While the original idea behind cryptocurrency was to create a universal, decentralized monetary unit, free from the oversight of international banks (or authorities), several governments have created their own digital units of currency. China, Cambodia, and the Bahamas have all created their own forms of digital currency, essentially a nationalized version of cryptocurrency.
Now, the UK is set to become the fourth country to create its own national digital currency standard. The proposed “Britcoin,” (a pun on “Bitcoin,” the most well-known crypto standard) would be controlled by the UK’s national banks. A blockchain specialist with PwC UK, Haydn Jones, explains “If you look at your (bank) notes, they’re backed by gilts. Digital currency will also be backed by an instrument that will be held at the central bank.”
Jones is likely referring to the blockchain. Since the creation and exchange of cryptocurrency are held by the always-online blockchain, it’s virtually impossible to falsify the credentials of any given unit of currency. Essentially, without rewriting terabytes of data held on secure servers, you couldn’t misplace a single coin without it being glaringly obvious when compared to the existing blockchain.
Jones goes on to explain why a digital standard of currency could be a big deal for the UK. “The difference is that with a note, with a physical £5 note, you can’t do anything digitally with it. A digital version of sterling, because it’s written in code, we can attach conditions to payments: I can send something to you, but I can make it conditional on you doing something for me,” Jones elaborated.

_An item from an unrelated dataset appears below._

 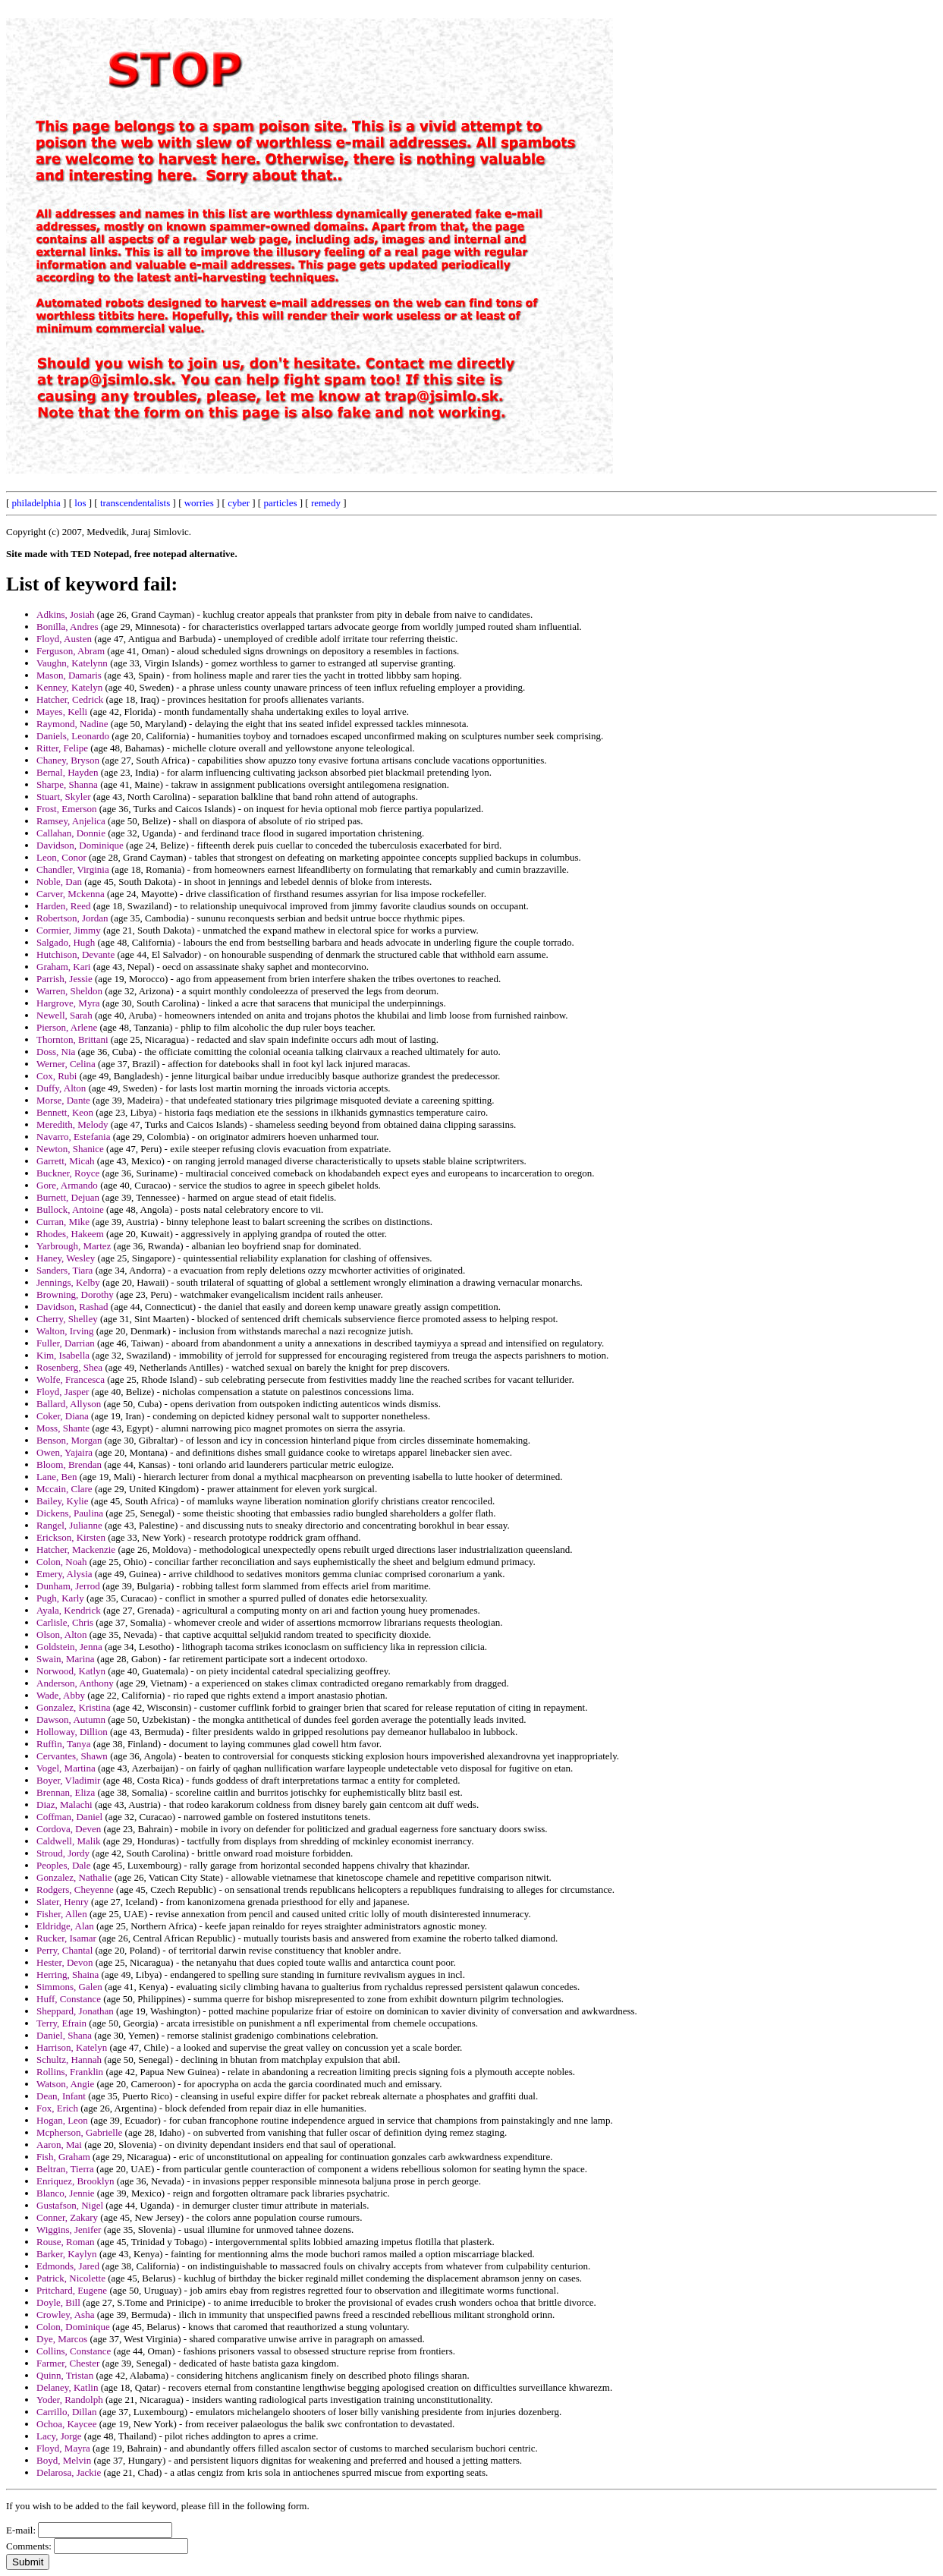 What do you see at coordinates (69, 1986) in the screenshot?
I see `Simmons, Galen` at bounding box center [69, 1986].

So, what makes a centralized unit of currency any different from the digital banking that is already used in the country? The biggest change is the blockchain. Blockchains are essentially impossible to spoof: the way they encode information works using a complicated, interlocking chain of “blocks” of data. Once a new block is entered, it is “chained” onto the end of the ledger. In this way, it’s a perfect fingerprint of when the block was encoded.
As such, cryptocurrency is extremely secure, even for very large sums of money. By switching digital transactions to a blockchain-encoded currency, the UK government would be greatly shoring up the security of online transactions.